Front running involves placing a trade based on nonpublic information. It's a type of insider trading that has been going on for at least hundreds of years and it has nothing to do with HFT. The classic example is a broker placing orders ahead of their own clients in order to profit off the market's reaction to the client orders.
An HFT system placing orders based on public data feeds is not front running.
I'm not sure Michael Lewis said it was so much "unfair" as it was "nonproductive". The HFT firms weren't creating any value for the markets. They weren't making markets. They weren't helping liquidity except on paper by making every trade show up as multiple trades. At the end of the day they held zero position.
The problem is that they were basically taxing everybody who couldn't build quite as close to the physical location of the servers as they could. They were just parasites.
Every non-fraudulent profitable trade makes prices more efficient (in either time or value), and in this case it's time. Their competitors aren't you and me, and someone is going to make money from the arbitrage, so what's the big deal? The capital they spent to set up their edge just comes out of the profits that their competitors would be enjoying without them.
But HFT made the trades take longer, making them less efficient. By buying up the stocks while the trade was still in route, it cause the trade to fail and to make the brokers try it again at a higher price, wasting their time and money.
Trades get canceled/rejected because the price moves away from their limit/immediate-or-cancel order all the time, even without any HFT involvement. And the reason those orders don't get filled is because they don't reflect a competitive bid or offer for the security. I don't think you're suggesting that we should accept less-competitive orders just because the market participant took the time to submit it.

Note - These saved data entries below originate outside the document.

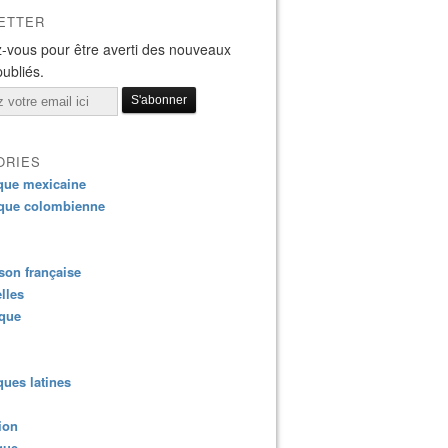
ETTER
-vous pour être averti des nouveaux
publiés.
ORIES
que mexicaine
que colombienne
on française
lles
ique
ues latines
ion
que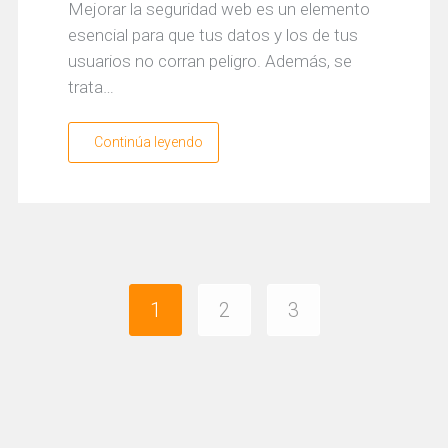
Mejorar la seguridad web es un elemento
esencial para que tus datos y los de tus
usuarios no corran peligro. Además, se
trata…
Continúa leyendo
1
2
3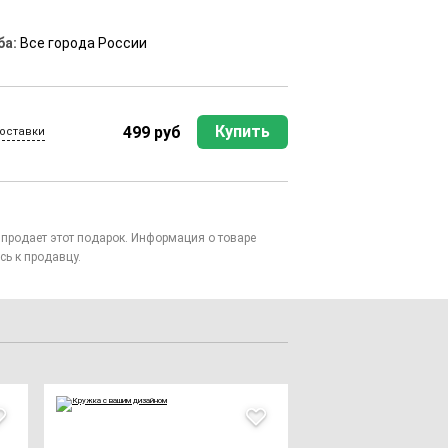
ба:
Все города России
Купить
499 руб
оставки
то продает этот подарок. Информация о товаре
сь к продавцу.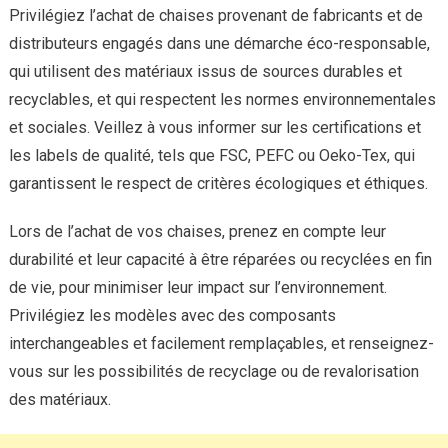
Privilégiez l’achat de chaises provenant de fabricants et de
distributeurs engagés dans une démarche éco-responsable,
qui utilisent des matériaux issus de sources durables et
recyclables, et qui respectent les normes environnementales
et sociales. Veillez à vous informer sur les certifications et
les labels de qualité, tels que FSC, PEFC ou Oeko-Tex, qui
garantissent le respect de critères écologiques et éthiques.
Lors de l’achat de vos chaises, prenez en compte leur
durabilité et leur capacité à être réparées ou recyclées en fin
de vie, pour minimiser leur impact sur l’environnement.
Privilégiez les modèles avec des composants
interchangeables et facilement remplaçables, et renseignez-
vous sur les possibilités de recyclage ou de revalorisation
des matériaux.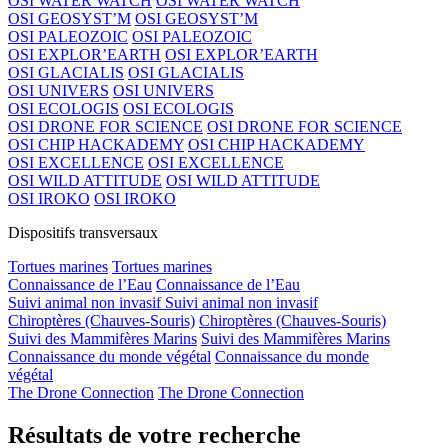
OSI WATER WATCH
OSI WATER WATCH
OSI GEOSYST’M
OSI GEOSYST’M
OSI PALEOZOIC
OSI PALEOZOIC
OSI EXPLOR’EARTH
OSI EXPLOR’EARTH
OSI GLACIALIS
OSI GLACIALIS
OSI UNIVERS
OSI UNIVERS
OSI ECOLOGIS
OSI ECOLOGIS
OSI DRONE FOR SCIENCE
OSI DRONE FOR SCIENCE
OSI CHIP HACKADEMY
OSI CHIP HACKADEMY
OSI EXCELLENCE
OSI EXCELLENCE
OSI WILD ATTITUDE
OSI WILD ATTITUDE
OSI IROKO
OSI IROKO
Dispositifs transversaux
Tortues marines
Tortues marines
Connaissance de l’Eau
Connaissance de l’Eau
Suivi animal non invasif
Suivi animal non invasif
Chiroptères (Chauves-Souris)
Chiroptères (Chauves-Souris)
Suivi des Mammifères Marins
Suivi des Mammifères Marins
Connaissance du monde végétal
Connaissance du monde
végétal
The Drone Connection
The Drone Connection
Résultats de votre recherche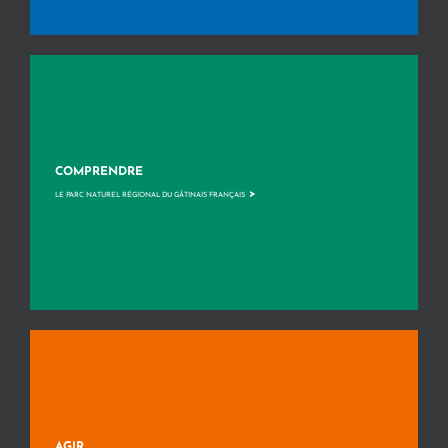
COMPRENDRE
>
LE PARC NATUREL RÉGIONAL DU GÂTINAIS FRANÇAIS
AGIR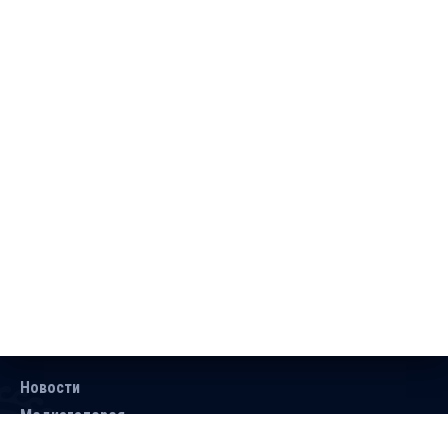
Новости
Медиагалерея
Документы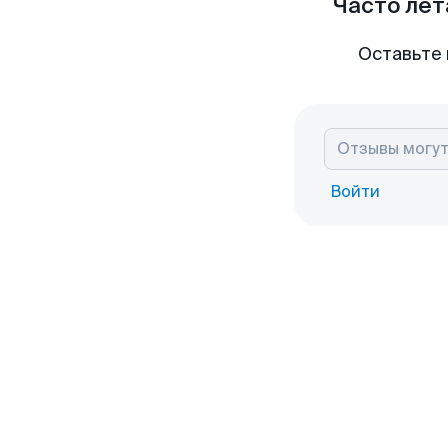
Часто лет
Оставьте 
Войти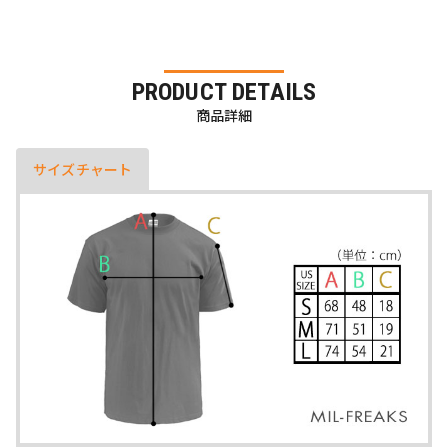
PRODUCT DETAILS
商品詳細
サイズチャート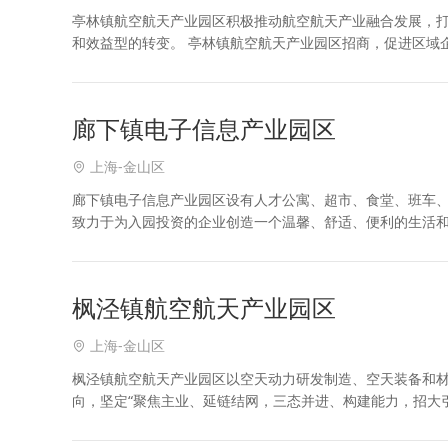
亭林镇航空航天产业园区积极推动航空航天产业融合发展，
和效益型的转变。 亭林镇航空航天产业园区招商，促进区域
类招商信息快速获取，亭林镇航空航天产业园区招商信息平
廊下镇电子信息产业园区
上海-金山区
廊下镇电子信息产业园区设有人才公寓、超市、食堂、班车
致力于为入园投资的企业创造一个温馨、舒适、便利的生活
企业及相关运营服务组织，形成电子信息产业规模和生态体
枫泾镇航空航天产业园区
上海-金山区
枫泾镇航空航天产业园区以空天动力研发制造、空天装备和
向，坚定“聚焦主业、延链结网，三态并进、构建能力，招大
集优势资源、聚合招商精力，努力实现园区空天产业集聚目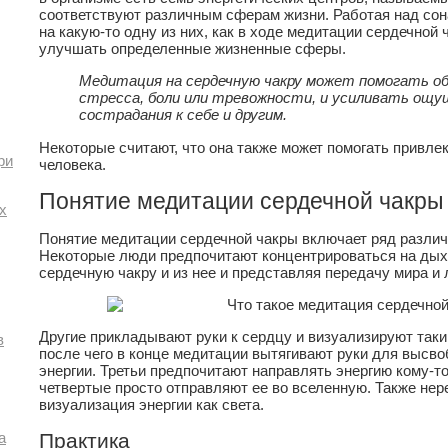
соответствуют различным сферам жизни. Работая над сон
на какую-то одну из них, как в ходе медитации сердечной
улучшать определенные жизненные сферы.
Медитация на сердечную чакру может помогать о
стресса, боли или тревожности, и усиливать ощу
сострадания к себе и другим.
Некоторые считают, что она также может помогать привлек
ри
человека.
Понятие медитации сердечной чакры
х
Понятие медитации сердечной чакры включает ряд разли
Некоторые люди предпочитают концентрироваться на дыха
сердечную чакру и из нее и представляя передачу мира и
Другие прикладывают руки к сердцу и визуализируют таки
в
после чего в конце медитации вытягивают руки для высв
энергии. Третьи предпочитают направлять энергию кому-то
четвертые просто отправляют ее во вселенную. Также не
визуализация энергии как света.
Практика
а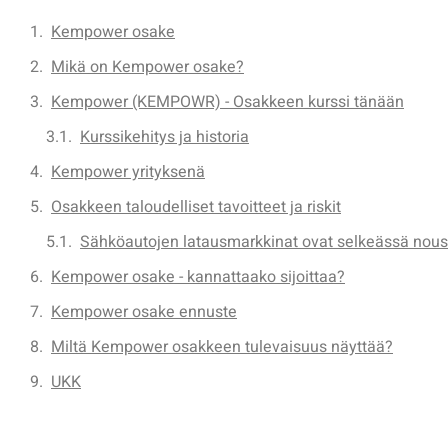
Kempower osake
Mikä on Kempower osake?
Kempower (KEMPOWR) - Osakkeen kurssi tänään
Kurssikehitys ja historia
Kempower yrityksenä
Osakkeen taloudelliset tavoitteet ja riskit
Sähköautojen latausmarkkinat ovat selkeässä nou
Kempower osake - kannattaako sijoittaa?
Kempower osake ennuste
Miltä Kempower osakkeen tulevaisuus näyttää?
UKK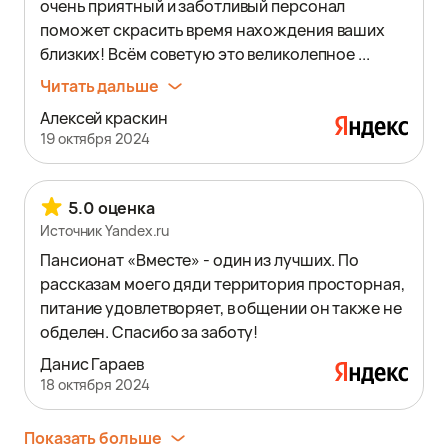
очень приятный и заботливый персонал
поможет скрасить время нахождения ваших
близких! Всём советую это великолепное ...
Читать дальше
Алексей краскин
19 октября 2024
5.0 оценка
Источник Yandex.ru
Пансионат «Вместе» - один из лучших. По
рассказам моего дяди территория просторная,
питание удовлетворяет, в общении он также не
обделен. Спасибо за заботу!
Данис Гараев
18 октября 2024
Показать больше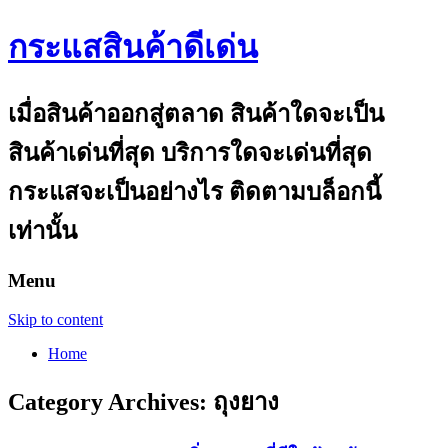
กระแสสินค้าดีเด่น
เมื่อสินค้าออกสู่ตลาด สินค้าใดจะเป็น
สินค้าเด่นที่สุด บริการใดจะเด่นที่สุด
กระแสจะเป็นอย่างไร ติดตามบล็อกนี้
เท่านั้น
Menu
Skip to content
Home
Category Archives:
ถุงยาง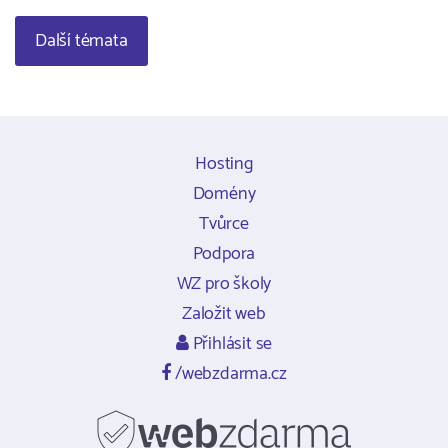
Další témata
Hosting
Domény
Tvůrce
Podpora
WZ pro školy
Založit web
Přihlásit se
/webzdarma.cz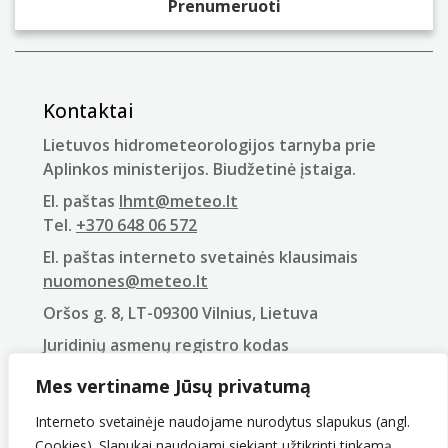
Kontaktai
Lietuvos hidrometeorologijos tarnyba prie
Aplinkos ministerijos. Biudžetinė įstaiga.
El. paštas
lhmt@meteo.lt
Tel.
+370 648 06 572
El. paštas interneto svetainės klausimais
nuomones@meteo.lt
Oršos g. 8, LT-09300 Vilnius, Lietuva
Juridinių asmenų registro kodas
290743240
Mes vertiname Jūsų privatumą
PVM mokėtojo kodas
LT907432416
Interneto svetainėje naudojame nurodytus slapukus (angl.
Cookies). Slapukai naudojami siekiant užtikrinti tinkamą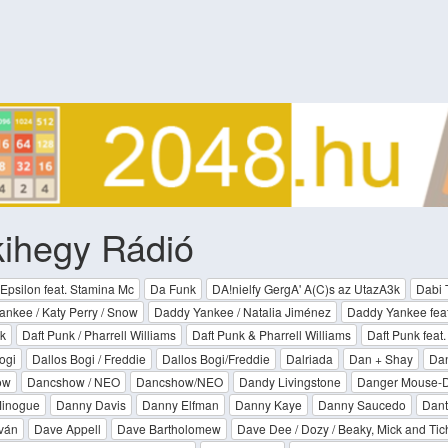
ihegy Rádió
Epsilon feat. Stamina Mc
Da Funk
DA!nielfy GergA' A(C)s az UtazA3k
Dabi 
nkee / Katy Perry / Snow
Daddy Yankee / Natalia Jiménez
Daddy Yankee feat
k
Daft Punk / Pharrell Williams
Daft Punk & Pharrell Williams
Daft Punk feat.
ogi
Dallos Bogi / Freddie
Dallos Bogi/Freddie
Dalriada
Dan + Shay
Da
ow
Dancshow / NEO
Dancshow/NEO
Dandy Livingstone
Danger Mouse-D
Minogue
Danny Davis
Danny Elfman
Danny Kaye
Danny Saucedo
Dan
ván
Dave Appell
Dave Bartholomew
Dave Dee / Dozy / Beaky, Mick and Tic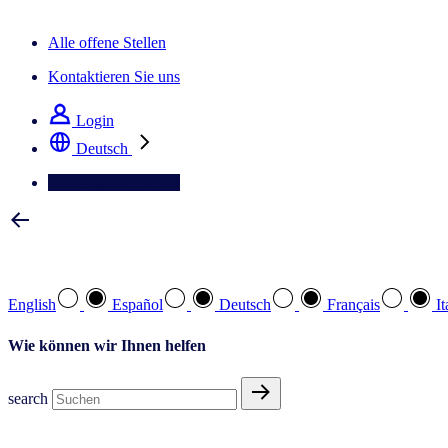
Der IQ Brief Newsletter: Jetzt anmelden
Alle offene Stellen
Kontaktieren Sie uns
Login
Deutsch
Kontaktieren Sie uns
Wählen Sie Ihre bevorzugte Sprache
English
Español
Deutsch
Français
It
Wie können wir Ihnen helfen
search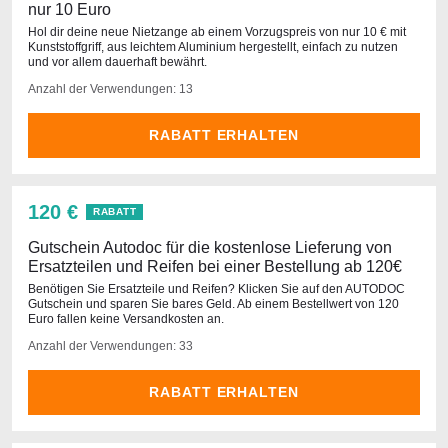
nur 10 Euro
Hol dir deine neue Nietzange ab einem Vorzugspreis von nur 10 € mit
Kunststoffgriff, aus leichtem Aluminium hergestellt, einfach zu nutzen
und vor allem dauerhaft bewährt.
Anzahl der Verwendungen: 13
RABATT ERHALTEN
120 €
RABATT
Gutschein Autodoc für die kostenlose Lieferung von
Ersatzteilen und Reifen bei einer Bestellung ab 120€
Benötigen Sie Ersatzteile und Reifen? Klicken Sie auf den AUTODOC
Gutschein und sparen Sie bares Geld. Ab einem Bestellwert von 120
Euro fallen keine Versandkosten an.
Anzahl der Verwendungen: 33
RABATT ERHALTEN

The only difference with HFT's, and market makers, and all other high-speed/high-frequency participants in the mix is that these changes in price happen more often, which indicates that price discovery is more efficient (has better granularity, recency and accuracy). (Unless the market activity doesn't have 'economic merit', which the SEC devotes a significant amount of time to investigating).
One might argue: "do we need microsecond-level granularity on the price of Amazon?"
I'll take the Matt Levine route and ask: "Do you think quotes should update once per minute? (I suspect most people will say yes). How about once a second? (Yes?) Ten times per second? (?) Every millisecond? Microsecond?"
Now ask the flip side: "Should it be illegal to perform market activity every minute? Every second? Every...?"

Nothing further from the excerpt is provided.